__AIM OF THE EXERCISE__
When a line of the entries contains the word "plus", report that line.

__DATA FOR REVIEW__
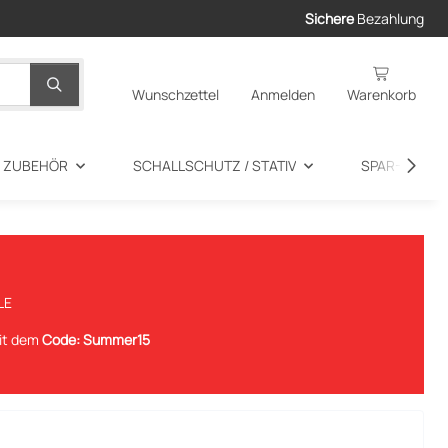
Sichere
Bezahlung
Wunschzettel
Anmelden
Warenkorb
+ ZUBEHÖR
SCHALLSCHUTZ / STATIV
SPAR-ANGEB
LE
mit dem
Code: Summer15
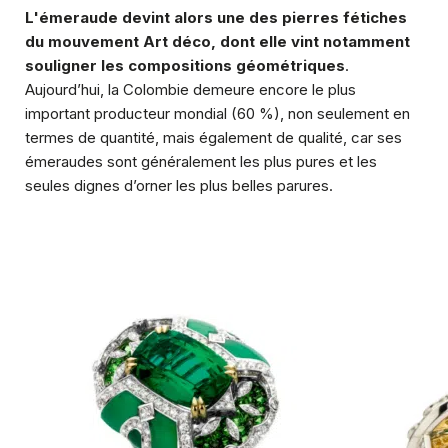
L'émeraude devint alors une des pierres fétiches
du mouvement Art déco, dont elle vint notamment
souligner les compositions géométriques
.
Aujourd’hui, la Colombie demeure encore le plus
important producteur mondial (60 %), non seulement en
termes de quantité, mais également de qualité, car ses
émeraudes sont généralement les plus pures et les
seules dignes d’orner les plus belles parures.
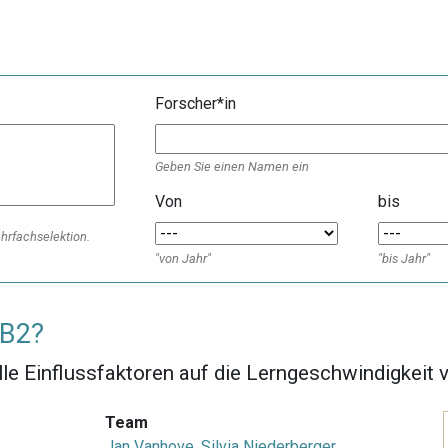
Forscher*in
Geben Sie einen Namen ein
Von
bis
ehrfachselektion.
"von Jahr"
"bis Jahr"
 B2?
elle Einflussfaktoren auf die Lerngeschwindigkei
Team
Jan Vanhove
,
Silvia Niederberger
,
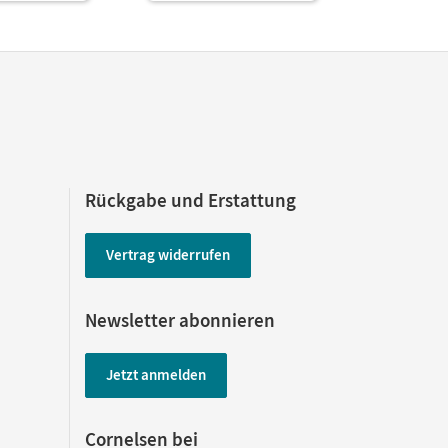
Rückgabe und Erstattung
Vertrag widerrufen
Newsletter abonnieren
Jetzt anmelden
Cornelsen bei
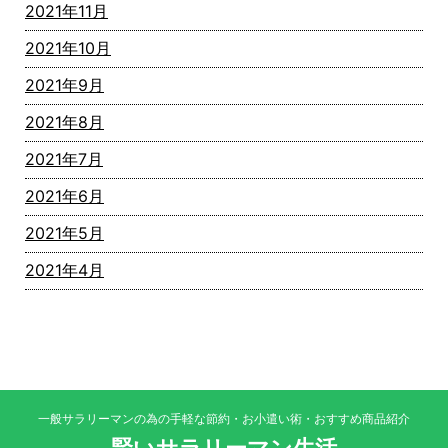
2021年11月
2021年10月
2021年9月
2021年8月
2021年7月
2021年6月
2021年5月
2021年4月
一般サラリーマンの為の手軽な節約・お小遣い術・おすすめ商品紹介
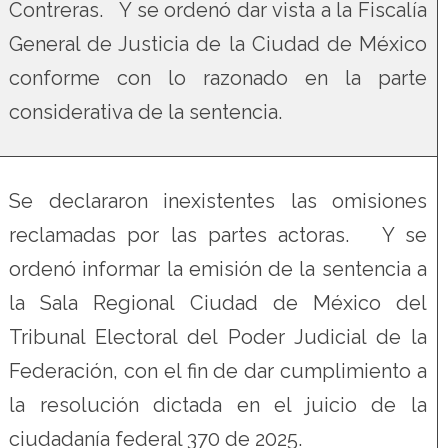
Contreras. Y se ordenó dar vista a la Fiscalía
General de Justicia de la Ciudad de México
conforme con lo razonado en la parte
considerativa de la sentencia.
Se declararon inexistentes las omisiones
reclamadas por las partes actoras. Y se
ordenó informar la emisión de la sentencia a
la Sala Regional Ciudad de México del
Tribunal Electoral del Poder Judicial de la
Federación, con el fin de dar cumplimiento a
la resolución dictada en el juicio de la
ciudadanía federal 370 de 2025.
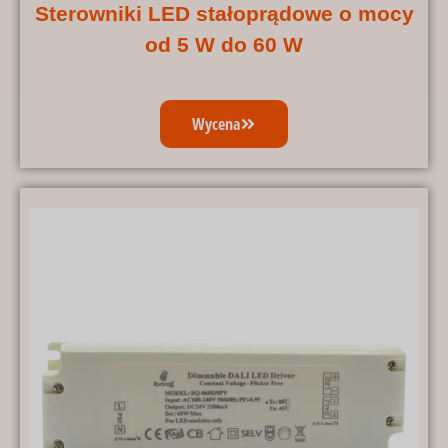
Sterowniki LED stałoprądowe o mocy
od 5 W do 60 W
Wycena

__WRITTEN ANSWER__
Aujourd’hui, la Colombie demeure encore le plus
émeraudes sont généralement les plus pures et les
seules dignes d’orner les plus belles parures.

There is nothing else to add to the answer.